Longhaired Redneck

Original image by There Stands the Glass.

My father and I harbored unseemly infatuations with sixteen-year-old Tanya Tucker when her interpretation of  David Allan Coe’s "Would You Lay With Me (In a Field of Stone)" hit #1 in 1974. A few years older than me, the country star was among my first crushes. As for my dad, well, I’d rather not dwell on his fandom during that era.

“You Never Even Called Me by My Name” and “Longhaired Redneck,” Coe’s first two big hits under his own name, were cross-genre radio sensations in the Midwest. My outlaw-crazed father and I set aside our considerable differences in our shared appreciation of Coe’s loopy songs.
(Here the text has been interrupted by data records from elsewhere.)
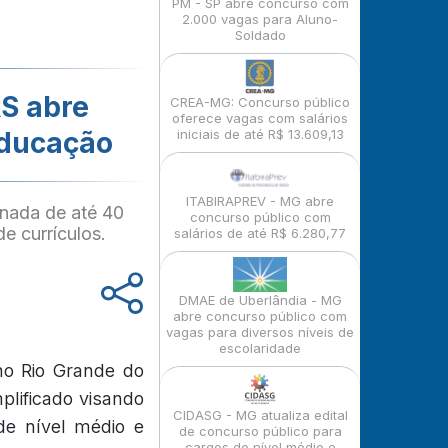
PM - SP abre concurso com
2.000 vagas para Aluno-
Soldado
RS abre
CREA-MG: Concurso público
oferece vagas com salários
Educação
iniciais de até R$ 13.609,13
ITABIRAPREV - MG abre
rnada de até 40
concurso público com
e currículos.
salários de até R$ 6.280,77
DMAE de Uberlândia - MG
abre concurso público com
vagas para diversos níveis de
escolaridade
no Rio Grande do
plificado visando
CIDASG - MG atualiza edital
de nível médio e
de concurso público para
cargos de nível médio e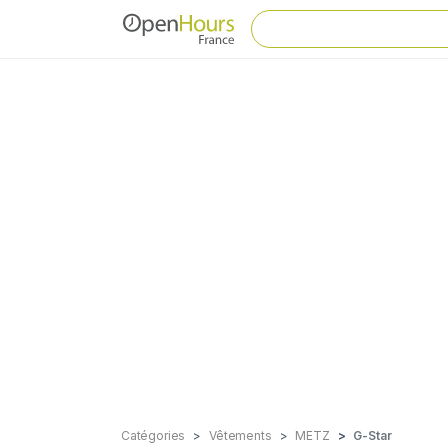
Catégories
Vêtements
METZ
G-Star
Regrettably, my old man incorporated Coe punchlines like "it'll hairlip the pope" into his everyday vernacular. The subsequent decade of Coe hits included the novelty song “Divers Do It Deeper,” the Hank Williams hagiography “The Ride” and the shameless cheese of “Mona Lisa Lost Her Smile.” We loved it all, including a lot of sinister sleaze which I’ve since renounced.

Several Coe songs served as musical guideposts for me. For instance, the reference to the Flying Burrito Brothers in 1976’s "Willie, Waylon and Me" was the first time I’d heard of the band. And Coe’s catalog of drinking songs like “D-R-U-N-K,” “Tennessee Whiskey” and “Jack Daniels, If You Please” is on par with that of Merle Haggard and Gary Stewart.

The New York Times’ recent feature about The 30 Greatest Living American Songwriters compelled me to begin compiling a list of the most egregious omissions. While Rodney Crowell and Kanye West were at the top of my ranking, Coe held a spot lower on the list until I learned he up and died on April 29.